Lacritin - Signaling

Signaling

One particularly remarkable feature about lacritin is its cell targeting specificity. Lacritin targets a restricted group of epithelial cells (including human corneal epithelia), and not fibroblastic, glioma or lymphoblastic cells. New studies suggest that the cell surface proteoglycan syndecan-1 is partly responsible. Syndecan-1 binds many growth factors through its heparan sulfate side-chains. It also binds lacritin, but heparan sulfate interferes with lacritin binding. Since syndecans are always decorated with heparan sulfate, this means that heparanase must be available to partially or completely cleave off heparan sulfate, allowing lacritin to bind. Indeed, siRNA studies without and with rescue demonstrated that heparanase regulates lacritin function.

Biotinylated cell surface proteins from a lacritin-responsive cell were incubated with lacritin under conditions of physiological salt. Those that bound lacritin were sequenced by mass spectrometry. Few bound. The most prominent was syndecan-1 (SDC1). In confirmatory pull-down assays, binding was not shared with family members syndecan-2 or syndecan-4, indicating that the protein core (and not the negatively charged heparan sulfate side-chains) was the main site of binding. Further analysis narrowed the site to syndecan-1's N-terminal 51 amino acids. Syndecan-1 is widely expressed on epithelial and other cell types. How is this mechanism cell-specific?
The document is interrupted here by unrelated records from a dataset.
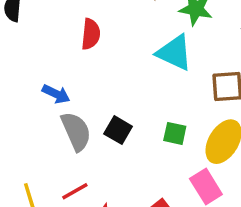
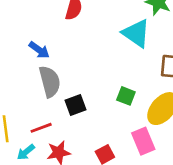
black square: (118, 130) -> (75, 105), moved, turned 30

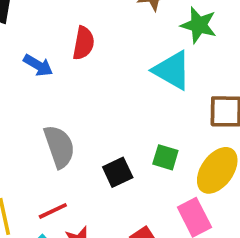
blue arrow: (39, 50) -> (38, 65), moved
black square: (75, 105) -> (118, 172), moved

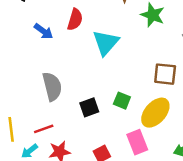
cyan triangle: (172, 70) -> (106, 43), moved, turned 36

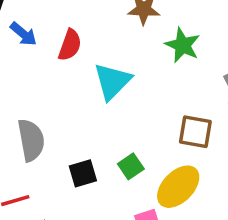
blue arrow: (43, 31) -> (23, 34), moved
green square: (122, 101) -> (131, 166), turned 30

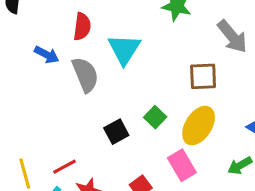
blue arrow: (23, 34) -> (47, 55), moved
gray semicircle: (31, 140) -> (85, 75), moved

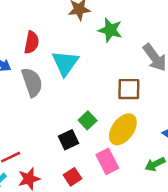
black square: (116, 132) -> (68, 140), moved

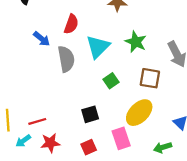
green star: (110, 30) -> (136, 42), moved
green square: (88, 120) -> (111, 81), moved

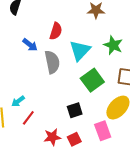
green square: (111, 81) -> (92, 80), size x1.6
red line: (37, 121) -> (28, 118), turned -35
cyan arrow: (23, 141) -> (18, 101), moved
red star: (50, 143) -> (52, 137), moved

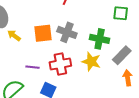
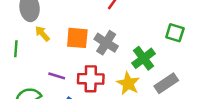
green cross: (100, 39) -> (144, 58), turned 30

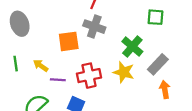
yellow arrow: (42, 34) -> (41, 66), moved
gray cross: (106, 43) -> (94, 27), moved

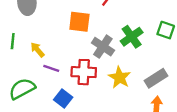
gray cross: (94, 27) -> (103, 47), moved
orange square: (69, 41) -> (79, 22), moved
green cross: (132, 46) -> (132, 37), moved

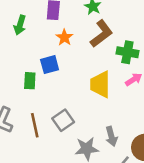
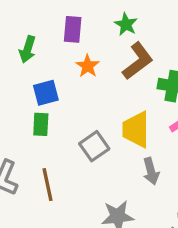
blue square: (50, 65) -> (46, 93), moved
gray square: (63, 120) -> (94, 146), moved
gray arrow: (111, 136) -> (151, 171), moved

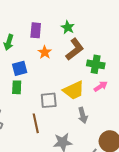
yellow trapezoid: (136, 129) -> (74, 90), turned -115
gray square: (94, 146) -> (49, 100), turned 30
brown line: (47, 185) -> (36, 123), moved

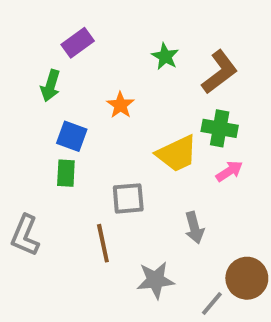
purple rectangle: (36, 30) -> (78, 43), moved, turned 49
brown L-shape: (75, 49) -> (220, 72), moved
blue square: (20, 68) -> (72, 136), turned 35
yellow trapezoid: (74, 90) -> (177, 154), moved

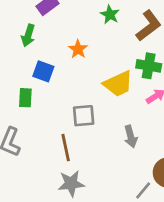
green rectangle: (66, 173) -> (25, 98), moved
gray star: (155, 280) -> (71, 184), moved

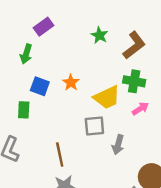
orange star: (78, 49) -> (71, 83), moved
gray square: (84, 116) -> (94, 126), moved
gray arrow: (131, 136) -> (118, 145), turned 30

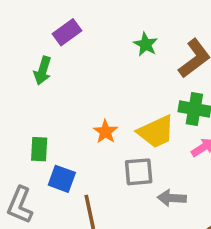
orange star: (71, 83) -> (105, 132), moved
blue square: (40, 86) -> (62, 179), moved
gray arrow: (118, 145) -> (172, 198), turned 78

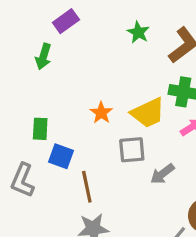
gray arrow: (172, 198) -> (162, 174), turned -40

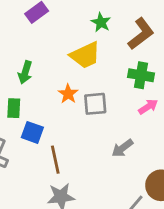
green arrow: (43, 56) -> (25, 72), moved
yellow trapezoid: (148, 113) -> (85, 55), moved
gray square: (132, 150) -> (95, 104), moved

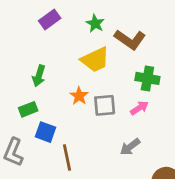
green star: (101, 22) -> (95, 23), moved
brown L-shape: (141, 34) -> (130, 40), moved, turned 72
pink arrow: (148, 107) -> (139, 108), moved
green rectangle: (14, 108) -> (28, 109), turned 66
The answer appears to be the restricted availability of active epithelial heparanase (HPSE) that serves as an 'off-on' switch for lacritin binding. This novel mechanism appears at first glance to be poor for ocular health, since heparanase release from invading lymphocytes in the corneal stroma is inflammatory. Yet heparanase is a normal secretory product of the corneal epithelium. Likely it is largely latent and activation may be local.

Lacritin mitogenic signaling follows two pathways:

  • i or Gαo → PKCα/PLCγ2 → Ca2+ → calcineurin → NFATC1
  • i or Gαo → PKCα/PLCγ2/PLD1 → mTOR

Rapid dephosphorylation of PKCα causes it to transiently move from the cytoplasm to the area of the Golgi apparatus and peripheral nucleus. Here, it forms a complex with PKCα and PLCγ2 from which downstream mTOR and NFAT signaling is initiated.

The upstream Gαi or Gαo signaling suggests the involvement of a G-protein-coupled receptor (GPCR). A candidate GPCR is under study. Syndecan-1 likely serves as a co-receptor. Binding lacritin may improve its GPCR affinity.